**Task directions:** From the opening line of the records through the line bearing "многие говорят что", set down every line exactly.

**Dataset excerpts:**
%%

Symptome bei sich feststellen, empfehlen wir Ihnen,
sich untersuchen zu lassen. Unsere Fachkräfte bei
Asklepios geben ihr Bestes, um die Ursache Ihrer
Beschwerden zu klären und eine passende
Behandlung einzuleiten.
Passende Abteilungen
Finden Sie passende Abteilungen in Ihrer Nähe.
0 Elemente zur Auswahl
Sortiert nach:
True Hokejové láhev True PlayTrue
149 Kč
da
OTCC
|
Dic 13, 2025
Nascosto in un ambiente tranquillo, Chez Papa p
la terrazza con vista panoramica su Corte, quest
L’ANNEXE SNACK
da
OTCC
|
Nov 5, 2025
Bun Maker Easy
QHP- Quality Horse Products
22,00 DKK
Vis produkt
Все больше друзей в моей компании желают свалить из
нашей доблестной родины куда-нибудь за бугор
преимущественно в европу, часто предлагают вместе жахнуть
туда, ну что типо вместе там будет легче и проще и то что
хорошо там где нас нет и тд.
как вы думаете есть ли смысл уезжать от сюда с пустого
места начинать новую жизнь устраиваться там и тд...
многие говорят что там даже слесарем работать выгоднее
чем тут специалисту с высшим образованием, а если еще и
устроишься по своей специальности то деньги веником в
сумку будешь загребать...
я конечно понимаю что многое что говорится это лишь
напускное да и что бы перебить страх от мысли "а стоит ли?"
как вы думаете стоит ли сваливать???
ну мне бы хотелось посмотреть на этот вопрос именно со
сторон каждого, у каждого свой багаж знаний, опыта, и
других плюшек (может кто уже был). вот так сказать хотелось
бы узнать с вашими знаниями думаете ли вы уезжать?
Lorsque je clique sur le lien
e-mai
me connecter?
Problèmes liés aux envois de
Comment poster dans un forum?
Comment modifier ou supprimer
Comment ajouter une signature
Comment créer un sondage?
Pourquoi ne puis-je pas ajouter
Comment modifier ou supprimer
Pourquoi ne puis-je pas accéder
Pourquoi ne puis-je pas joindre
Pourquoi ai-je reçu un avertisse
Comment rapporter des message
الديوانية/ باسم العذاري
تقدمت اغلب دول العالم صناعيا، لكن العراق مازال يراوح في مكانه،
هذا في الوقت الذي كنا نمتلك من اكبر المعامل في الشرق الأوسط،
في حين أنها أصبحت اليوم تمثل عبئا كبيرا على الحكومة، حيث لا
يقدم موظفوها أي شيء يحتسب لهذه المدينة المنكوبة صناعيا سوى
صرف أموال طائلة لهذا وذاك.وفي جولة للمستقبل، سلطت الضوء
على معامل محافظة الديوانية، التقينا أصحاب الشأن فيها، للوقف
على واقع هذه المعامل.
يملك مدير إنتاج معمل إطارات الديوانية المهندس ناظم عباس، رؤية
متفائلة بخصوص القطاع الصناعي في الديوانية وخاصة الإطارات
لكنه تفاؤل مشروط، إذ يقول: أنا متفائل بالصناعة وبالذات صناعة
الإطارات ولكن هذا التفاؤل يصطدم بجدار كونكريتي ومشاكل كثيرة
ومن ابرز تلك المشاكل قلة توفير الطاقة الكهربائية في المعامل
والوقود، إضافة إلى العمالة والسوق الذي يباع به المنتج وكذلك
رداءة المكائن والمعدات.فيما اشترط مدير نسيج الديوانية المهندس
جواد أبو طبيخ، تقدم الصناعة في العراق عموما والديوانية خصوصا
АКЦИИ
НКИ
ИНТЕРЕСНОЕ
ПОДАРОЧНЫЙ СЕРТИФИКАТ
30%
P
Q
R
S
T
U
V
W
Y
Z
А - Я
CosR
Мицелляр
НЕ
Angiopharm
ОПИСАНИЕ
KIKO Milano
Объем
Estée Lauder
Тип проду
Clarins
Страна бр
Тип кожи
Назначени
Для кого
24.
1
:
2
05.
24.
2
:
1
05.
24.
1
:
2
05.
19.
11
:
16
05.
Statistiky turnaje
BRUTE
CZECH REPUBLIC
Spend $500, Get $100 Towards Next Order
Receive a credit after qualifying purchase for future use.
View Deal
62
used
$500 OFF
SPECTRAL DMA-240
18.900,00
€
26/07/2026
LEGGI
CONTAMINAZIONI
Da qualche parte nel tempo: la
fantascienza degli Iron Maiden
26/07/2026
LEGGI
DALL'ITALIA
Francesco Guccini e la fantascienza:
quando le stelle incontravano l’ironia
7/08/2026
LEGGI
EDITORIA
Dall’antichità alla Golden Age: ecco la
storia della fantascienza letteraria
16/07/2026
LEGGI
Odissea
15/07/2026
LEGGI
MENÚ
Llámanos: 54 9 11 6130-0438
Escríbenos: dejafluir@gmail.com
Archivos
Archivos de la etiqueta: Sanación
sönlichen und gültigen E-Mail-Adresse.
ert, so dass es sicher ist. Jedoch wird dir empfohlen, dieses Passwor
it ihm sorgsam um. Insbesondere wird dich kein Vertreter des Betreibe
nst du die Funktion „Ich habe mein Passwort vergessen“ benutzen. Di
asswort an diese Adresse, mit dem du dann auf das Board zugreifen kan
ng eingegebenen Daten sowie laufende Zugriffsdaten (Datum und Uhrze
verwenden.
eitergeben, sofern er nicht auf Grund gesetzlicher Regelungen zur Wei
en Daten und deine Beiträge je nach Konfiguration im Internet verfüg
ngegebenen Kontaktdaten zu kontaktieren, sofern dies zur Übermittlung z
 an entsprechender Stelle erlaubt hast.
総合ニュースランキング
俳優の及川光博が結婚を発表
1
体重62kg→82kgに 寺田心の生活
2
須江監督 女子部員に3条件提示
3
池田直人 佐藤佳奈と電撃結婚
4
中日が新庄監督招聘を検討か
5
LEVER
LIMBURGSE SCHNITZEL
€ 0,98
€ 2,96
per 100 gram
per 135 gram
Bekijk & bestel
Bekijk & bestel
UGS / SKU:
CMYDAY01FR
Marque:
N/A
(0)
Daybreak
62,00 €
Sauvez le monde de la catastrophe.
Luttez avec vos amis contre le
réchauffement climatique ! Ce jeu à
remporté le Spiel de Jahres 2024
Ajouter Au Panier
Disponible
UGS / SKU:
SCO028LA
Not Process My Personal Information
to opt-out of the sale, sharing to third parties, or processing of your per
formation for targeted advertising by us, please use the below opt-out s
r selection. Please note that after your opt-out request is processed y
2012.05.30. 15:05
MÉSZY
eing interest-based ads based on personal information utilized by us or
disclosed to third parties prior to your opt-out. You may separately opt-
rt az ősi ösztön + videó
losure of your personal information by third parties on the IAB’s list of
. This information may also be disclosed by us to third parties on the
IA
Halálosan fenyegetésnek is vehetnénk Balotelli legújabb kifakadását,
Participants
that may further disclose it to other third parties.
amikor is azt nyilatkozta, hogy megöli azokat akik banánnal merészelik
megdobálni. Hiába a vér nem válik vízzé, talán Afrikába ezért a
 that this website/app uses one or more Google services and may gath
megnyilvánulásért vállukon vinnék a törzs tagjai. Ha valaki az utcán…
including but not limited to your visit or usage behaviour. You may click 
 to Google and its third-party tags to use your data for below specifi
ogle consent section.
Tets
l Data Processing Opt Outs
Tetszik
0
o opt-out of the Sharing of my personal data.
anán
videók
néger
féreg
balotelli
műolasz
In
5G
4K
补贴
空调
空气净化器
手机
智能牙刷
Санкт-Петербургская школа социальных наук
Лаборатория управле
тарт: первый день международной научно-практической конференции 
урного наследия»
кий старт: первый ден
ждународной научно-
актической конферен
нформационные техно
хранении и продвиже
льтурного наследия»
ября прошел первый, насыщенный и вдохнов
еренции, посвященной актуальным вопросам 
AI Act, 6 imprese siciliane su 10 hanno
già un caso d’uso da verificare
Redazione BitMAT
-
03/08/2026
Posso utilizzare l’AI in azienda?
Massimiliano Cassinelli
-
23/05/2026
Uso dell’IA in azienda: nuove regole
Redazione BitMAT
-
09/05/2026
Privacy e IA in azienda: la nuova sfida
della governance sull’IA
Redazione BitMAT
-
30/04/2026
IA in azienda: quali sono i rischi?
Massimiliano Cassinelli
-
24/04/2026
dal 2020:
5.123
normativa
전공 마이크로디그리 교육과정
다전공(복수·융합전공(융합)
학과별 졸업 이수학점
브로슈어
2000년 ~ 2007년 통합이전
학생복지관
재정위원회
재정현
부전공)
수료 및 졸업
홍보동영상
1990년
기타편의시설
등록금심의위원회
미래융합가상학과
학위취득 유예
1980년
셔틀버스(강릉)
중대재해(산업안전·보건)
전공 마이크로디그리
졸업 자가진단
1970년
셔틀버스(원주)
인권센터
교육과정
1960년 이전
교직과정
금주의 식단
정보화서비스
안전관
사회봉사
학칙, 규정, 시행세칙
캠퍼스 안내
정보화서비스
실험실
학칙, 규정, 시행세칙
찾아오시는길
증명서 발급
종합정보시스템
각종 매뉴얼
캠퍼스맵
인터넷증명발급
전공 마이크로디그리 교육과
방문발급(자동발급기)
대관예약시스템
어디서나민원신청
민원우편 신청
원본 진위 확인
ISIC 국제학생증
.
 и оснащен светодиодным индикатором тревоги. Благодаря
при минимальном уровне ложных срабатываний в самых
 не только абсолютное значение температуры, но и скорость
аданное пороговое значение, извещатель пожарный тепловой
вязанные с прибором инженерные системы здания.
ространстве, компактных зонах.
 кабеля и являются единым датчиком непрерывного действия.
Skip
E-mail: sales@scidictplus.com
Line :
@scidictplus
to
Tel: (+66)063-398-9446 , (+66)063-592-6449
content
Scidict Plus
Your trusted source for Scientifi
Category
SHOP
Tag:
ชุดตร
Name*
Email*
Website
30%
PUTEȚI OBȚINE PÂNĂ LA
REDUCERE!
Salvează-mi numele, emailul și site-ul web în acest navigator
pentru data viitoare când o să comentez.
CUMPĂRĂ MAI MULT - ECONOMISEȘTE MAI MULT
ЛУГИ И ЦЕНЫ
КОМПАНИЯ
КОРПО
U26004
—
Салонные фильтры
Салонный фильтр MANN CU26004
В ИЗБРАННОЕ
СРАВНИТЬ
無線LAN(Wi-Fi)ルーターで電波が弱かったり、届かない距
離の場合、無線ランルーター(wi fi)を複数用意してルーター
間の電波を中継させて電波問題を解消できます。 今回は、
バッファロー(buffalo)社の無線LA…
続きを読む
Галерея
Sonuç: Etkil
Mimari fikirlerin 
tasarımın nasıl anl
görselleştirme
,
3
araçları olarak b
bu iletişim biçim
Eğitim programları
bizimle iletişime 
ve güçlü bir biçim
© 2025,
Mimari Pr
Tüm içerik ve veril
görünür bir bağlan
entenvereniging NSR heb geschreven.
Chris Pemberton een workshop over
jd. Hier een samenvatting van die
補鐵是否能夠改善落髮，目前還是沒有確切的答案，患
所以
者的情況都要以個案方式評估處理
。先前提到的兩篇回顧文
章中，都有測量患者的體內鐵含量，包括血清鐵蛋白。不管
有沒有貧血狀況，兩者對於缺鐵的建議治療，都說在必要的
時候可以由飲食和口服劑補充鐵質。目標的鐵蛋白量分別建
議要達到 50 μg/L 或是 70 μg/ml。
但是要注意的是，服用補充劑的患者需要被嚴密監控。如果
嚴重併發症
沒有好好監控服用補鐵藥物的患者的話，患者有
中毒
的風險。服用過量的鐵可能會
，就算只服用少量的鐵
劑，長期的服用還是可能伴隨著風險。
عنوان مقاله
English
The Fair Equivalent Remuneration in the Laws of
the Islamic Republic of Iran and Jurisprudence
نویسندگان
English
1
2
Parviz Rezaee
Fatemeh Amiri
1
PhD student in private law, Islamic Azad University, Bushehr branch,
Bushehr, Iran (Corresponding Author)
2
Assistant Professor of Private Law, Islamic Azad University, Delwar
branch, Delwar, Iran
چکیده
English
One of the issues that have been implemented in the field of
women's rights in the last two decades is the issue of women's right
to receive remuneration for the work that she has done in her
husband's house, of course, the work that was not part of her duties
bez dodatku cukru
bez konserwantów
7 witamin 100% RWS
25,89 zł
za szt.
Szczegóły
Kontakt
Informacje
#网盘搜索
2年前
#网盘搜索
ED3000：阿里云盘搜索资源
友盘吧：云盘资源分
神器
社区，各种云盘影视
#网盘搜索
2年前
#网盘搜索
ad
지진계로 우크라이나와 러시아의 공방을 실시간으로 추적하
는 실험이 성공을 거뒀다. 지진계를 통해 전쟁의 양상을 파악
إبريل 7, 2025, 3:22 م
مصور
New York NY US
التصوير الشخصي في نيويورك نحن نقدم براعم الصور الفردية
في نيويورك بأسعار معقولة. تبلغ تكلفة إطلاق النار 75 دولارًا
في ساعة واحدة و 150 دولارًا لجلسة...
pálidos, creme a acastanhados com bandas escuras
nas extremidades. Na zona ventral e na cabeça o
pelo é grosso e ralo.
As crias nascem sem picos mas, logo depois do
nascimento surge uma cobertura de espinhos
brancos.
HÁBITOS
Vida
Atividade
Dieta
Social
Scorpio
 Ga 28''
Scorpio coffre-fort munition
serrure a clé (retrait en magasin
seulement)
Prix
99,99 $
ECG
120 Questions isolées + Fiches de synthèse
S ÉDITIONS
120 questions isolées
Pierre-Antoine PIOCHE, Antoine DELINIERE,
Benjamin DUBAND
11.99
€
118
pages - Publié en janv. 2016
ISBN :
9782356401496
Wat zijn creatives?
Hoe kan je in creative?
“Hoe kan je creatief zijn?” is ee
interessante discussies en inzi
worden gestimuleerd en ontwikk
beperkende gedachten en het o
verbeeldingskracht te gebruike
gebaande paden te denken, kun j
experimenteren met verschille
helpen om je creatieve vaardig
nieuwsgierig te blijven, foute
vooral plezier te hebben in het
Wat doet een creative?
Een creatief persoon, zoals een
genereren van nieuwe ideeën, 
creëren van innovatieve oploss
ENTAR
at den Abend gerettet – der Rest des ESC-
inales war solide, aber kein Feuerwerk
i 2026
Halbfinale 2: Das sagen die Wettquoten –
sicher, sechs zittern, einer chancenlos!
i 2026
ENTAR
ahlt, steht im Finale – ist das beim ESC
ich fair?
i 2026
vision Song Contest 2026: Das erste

%%

**Solution for this exercise:**
Symptome bei sich feststellen, empfehlen wir Ihnen,
sich untersuchen zu lassen. Unsere Fachkräfte bei
Asklepios geben ihr Bestes, um die Ursache Ihrer
Beschwerden zu klären und eine passende
Behandlung einzuleiten.
Passende Abteilungen
Finden Sie passende Abteilungen in Ihrer Nähe.
0 Elemente zur Auswahl
Sortiert nach:
True Hokejové láhev True PlayTrue
149 Kč
da
OTCC
|
Dic 13, 2025
Nascosto in un ambiente tranquillo, Chez Papa p
la terrazza con vista panoramica su Corte, quest
L’ANNEXE SNACK
da
OTCC
|
Nov 5, 2025
Bun Maker Easy
QHP- Quality Horse Products
22,00 DKK
Vis produkt
Все больше друзей в моей компании желают свалить из
нашей доблестной родины куда-нибудь за бугор
преимущественно в европу, часто предлагают вместе жахнуть
туда, ну что типо вместе там будет легче и проще и то что
хорошо там где нас нет и тд.
как вы думаете есть ли смысл уезжать от сюда с пустого
места начинать новую жизнь устраиваться там и тд...
многие говорят что там даже слесарем работать выгоднее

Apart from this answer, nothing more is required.